> Problem statement: For each line in the records that contains "best", make a copy.

> Records for the task:
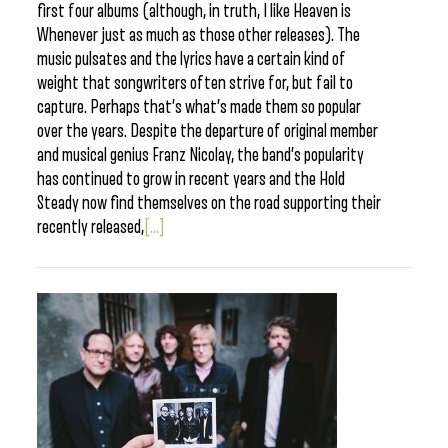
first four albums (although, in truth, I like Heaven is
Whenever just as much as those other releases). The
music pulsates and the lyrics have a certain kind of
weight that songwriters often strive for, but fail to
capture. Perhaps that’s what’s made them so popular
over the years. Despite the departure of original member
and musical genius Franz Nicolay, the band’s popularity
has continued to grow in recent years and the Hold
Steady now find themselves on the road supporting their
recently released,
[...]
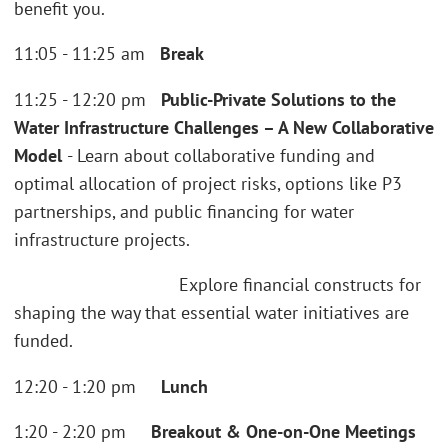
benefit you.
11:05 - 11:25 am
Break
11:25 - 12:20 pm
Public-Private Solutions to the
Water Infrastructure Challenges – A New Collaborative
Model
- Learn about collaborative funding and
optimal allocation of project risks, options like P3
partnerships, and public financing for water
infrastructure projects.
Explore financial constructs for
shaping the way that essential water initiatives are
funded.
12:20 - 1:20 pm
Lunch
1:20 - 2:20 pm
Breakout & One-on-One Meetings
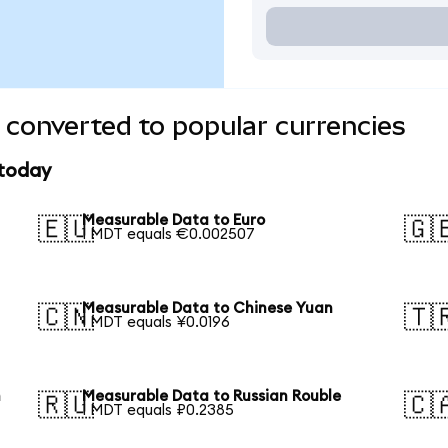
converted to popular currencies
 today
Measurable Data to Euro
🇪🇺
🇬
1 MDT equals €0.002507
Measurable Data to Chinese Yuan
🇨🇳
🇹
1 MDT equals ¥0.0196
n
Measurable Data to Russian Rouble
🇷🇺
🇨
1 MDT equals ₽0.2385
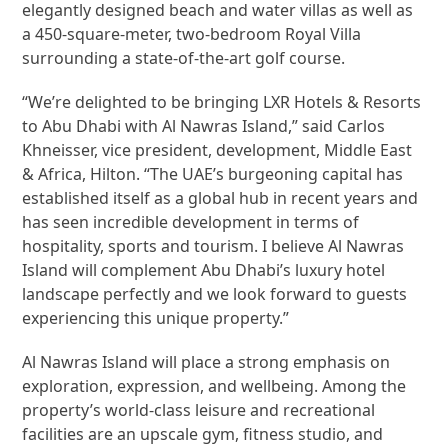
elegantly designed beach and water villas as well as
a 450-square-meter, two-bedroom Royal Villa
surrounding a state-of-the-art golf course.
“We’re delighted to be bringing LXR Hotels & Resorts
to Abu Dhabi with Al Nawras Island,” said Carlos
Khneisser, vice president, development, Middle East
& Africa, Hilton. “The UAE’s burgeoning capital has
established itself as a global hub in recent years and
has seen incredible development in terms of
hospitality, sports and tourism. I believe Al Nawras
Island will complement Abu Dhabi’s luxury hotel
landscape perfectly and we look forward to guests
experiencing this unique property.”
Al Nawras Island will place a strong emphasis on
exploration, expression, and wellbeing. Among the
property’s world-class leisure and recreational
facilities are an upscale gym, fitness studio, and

* * *

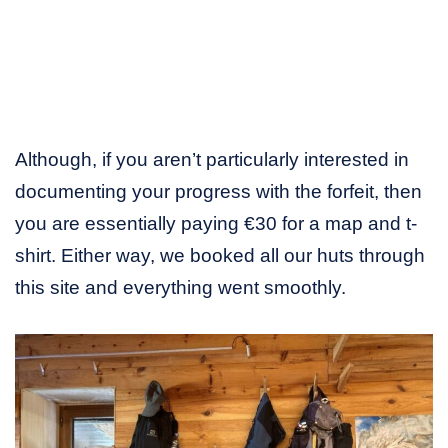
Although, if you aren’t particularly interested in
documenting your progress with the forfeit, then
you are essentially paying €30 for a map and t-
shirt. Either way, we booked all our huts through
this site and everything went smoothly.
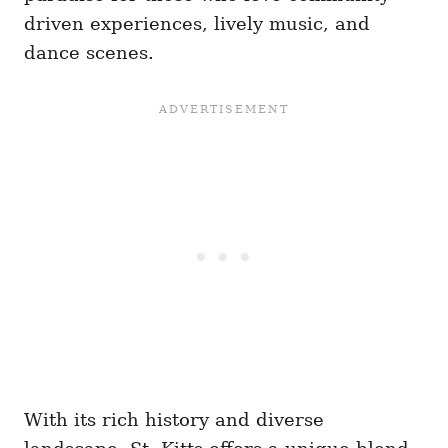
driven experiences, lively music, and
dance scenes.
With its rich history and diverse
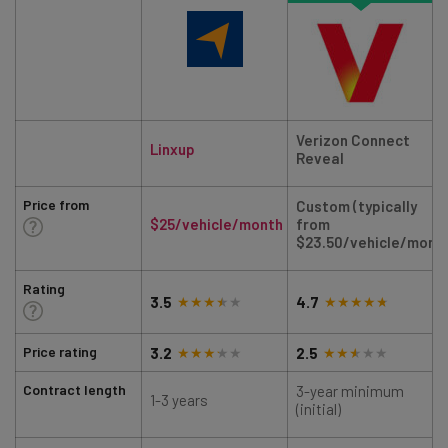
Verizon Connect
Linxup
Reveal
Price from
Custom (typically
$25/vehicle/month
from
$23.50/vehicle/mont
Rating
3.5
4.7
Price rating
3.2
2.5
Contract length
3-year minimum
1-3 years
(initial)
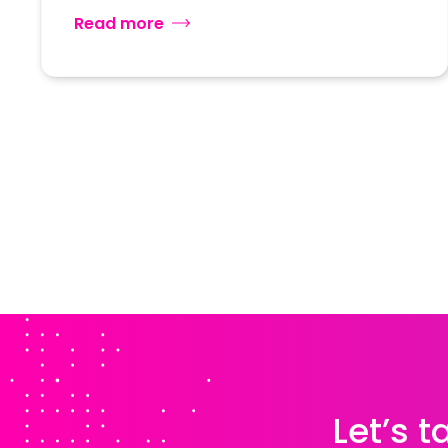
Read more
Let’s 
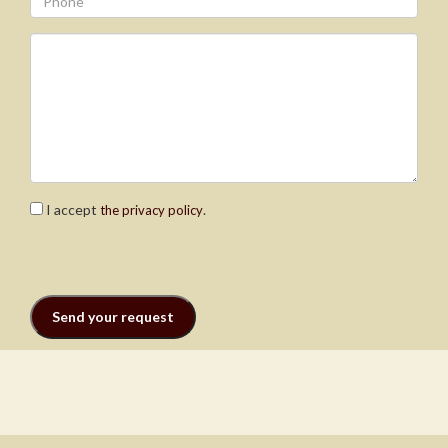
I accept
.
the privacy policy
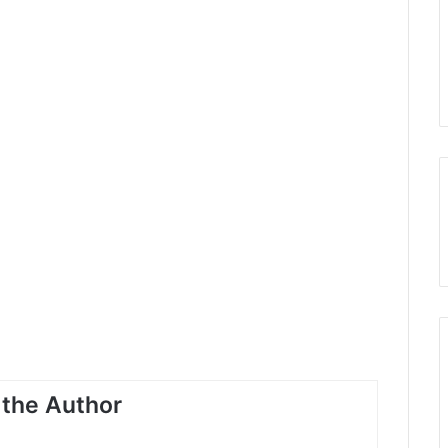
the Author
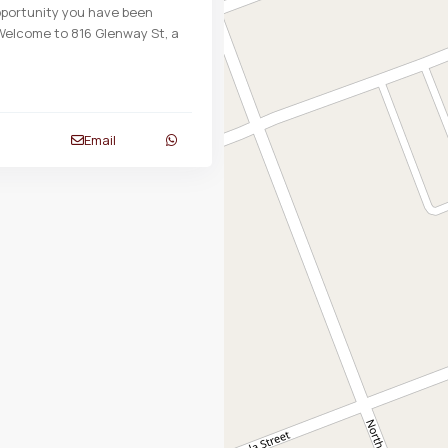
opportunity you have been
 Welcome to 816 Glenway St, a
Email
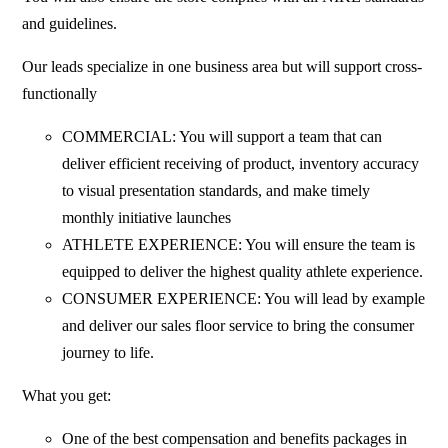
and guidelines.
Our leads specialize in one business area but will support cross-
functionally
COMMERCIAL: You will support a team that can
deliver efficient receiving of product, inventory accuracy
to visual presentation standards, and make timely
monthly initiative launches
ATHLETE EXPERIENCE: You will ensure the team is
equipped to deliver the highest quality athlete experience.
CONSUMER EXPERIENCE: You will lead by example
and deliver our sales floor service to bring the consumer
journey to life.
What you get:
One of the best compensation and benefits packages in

* * *

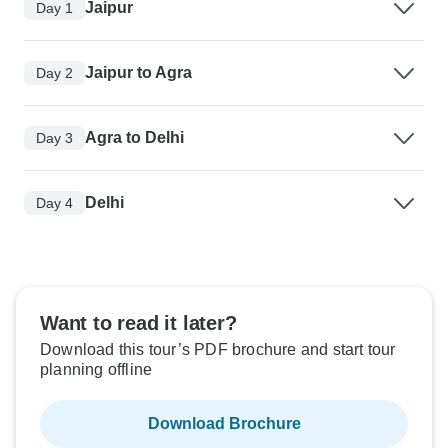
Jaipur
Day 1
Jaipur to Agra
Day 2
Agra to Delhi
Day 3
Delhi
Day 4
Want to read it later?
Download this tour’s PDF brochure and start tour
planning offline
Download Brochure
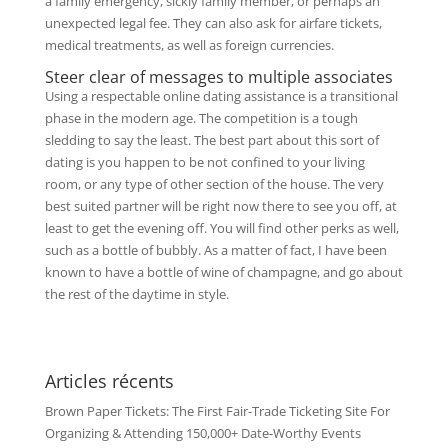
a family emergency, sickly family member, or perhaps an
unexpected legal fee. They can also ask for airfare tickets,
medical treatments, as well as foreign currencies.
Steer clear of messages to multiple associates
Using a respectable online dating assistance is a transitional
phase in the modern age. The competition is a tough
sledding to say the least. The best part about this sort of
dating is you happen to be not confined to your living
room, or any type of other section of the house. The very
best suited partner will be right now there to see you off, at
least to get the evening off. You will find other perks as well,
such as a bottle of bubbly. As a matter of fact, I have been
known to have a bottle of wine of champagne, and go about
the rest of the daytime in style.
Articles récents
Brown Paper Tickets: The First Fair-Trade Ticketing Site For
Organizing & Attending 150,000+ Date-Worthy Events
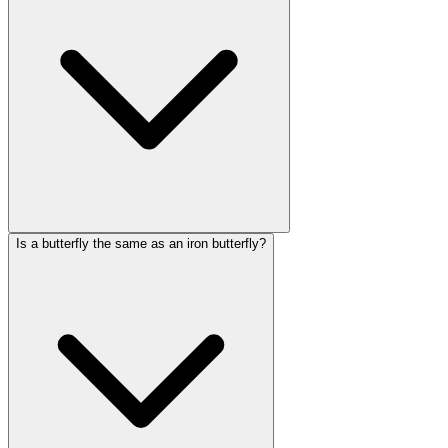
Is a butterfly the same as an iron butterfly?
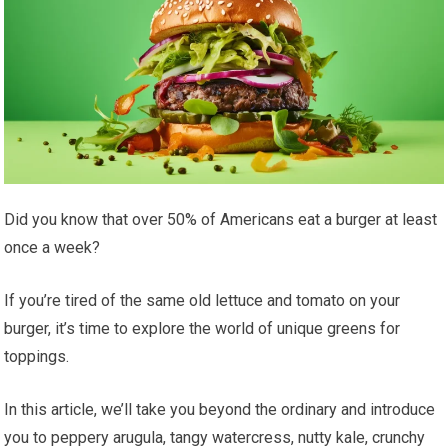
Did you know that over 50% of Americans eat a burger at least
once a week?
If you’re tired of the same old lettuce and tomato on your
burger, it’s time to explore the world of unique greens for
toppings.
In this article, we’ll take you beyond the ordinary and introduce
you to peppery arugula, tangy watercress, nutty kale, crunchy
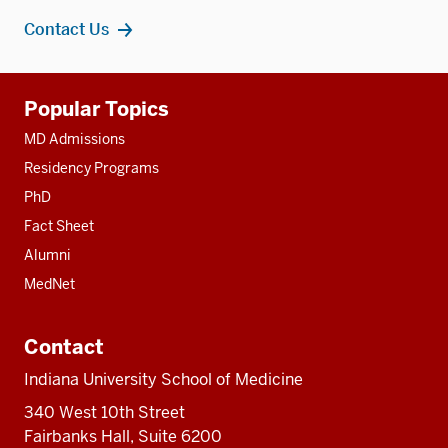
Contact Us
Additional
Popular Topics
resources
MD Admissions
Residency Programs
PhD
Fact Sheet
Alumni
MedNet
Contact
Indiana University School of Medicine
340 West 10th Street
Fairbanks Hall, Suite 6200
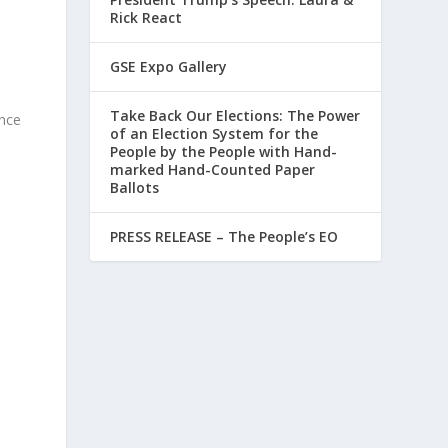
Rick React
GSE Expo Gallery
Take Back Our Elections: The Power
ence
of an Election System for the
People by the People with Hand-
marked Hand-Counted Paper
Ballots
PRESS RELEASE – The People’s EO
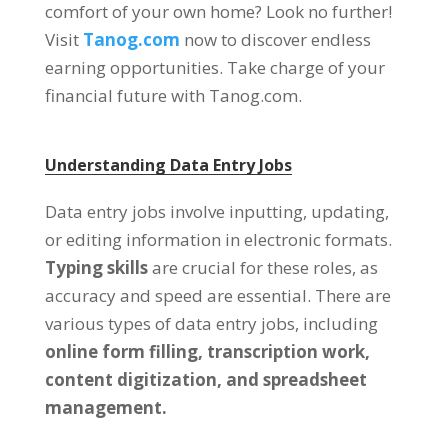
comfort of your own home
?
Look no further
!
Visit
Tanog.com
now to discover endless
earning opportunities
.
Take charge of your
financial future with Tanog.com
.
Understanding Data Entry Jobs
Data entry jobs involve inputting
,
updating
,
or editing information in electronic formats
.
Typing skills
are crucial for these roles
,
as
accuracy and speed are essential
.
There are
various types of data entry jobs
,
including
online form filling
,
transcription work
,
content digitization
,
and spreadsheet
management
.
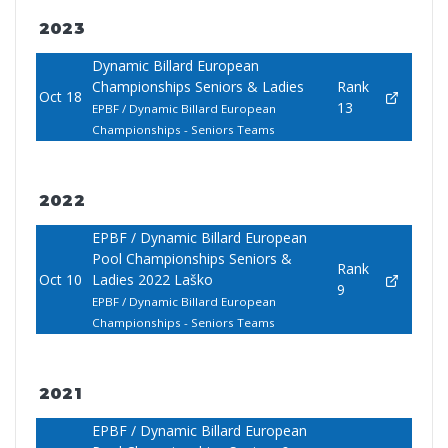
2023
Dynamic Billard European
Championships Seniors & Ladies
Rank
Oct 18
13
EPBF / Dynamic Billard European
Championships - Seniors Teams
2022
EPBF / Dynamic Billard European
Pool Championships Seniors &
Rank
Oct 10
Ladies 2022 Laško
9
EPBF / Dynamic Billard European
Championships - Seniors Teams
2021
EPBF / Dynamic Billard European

> Written response:
One of the best compensation and benefits packages in
sledding to say the least. The best part about this sort of
best suited partner will be right now there to see you off, at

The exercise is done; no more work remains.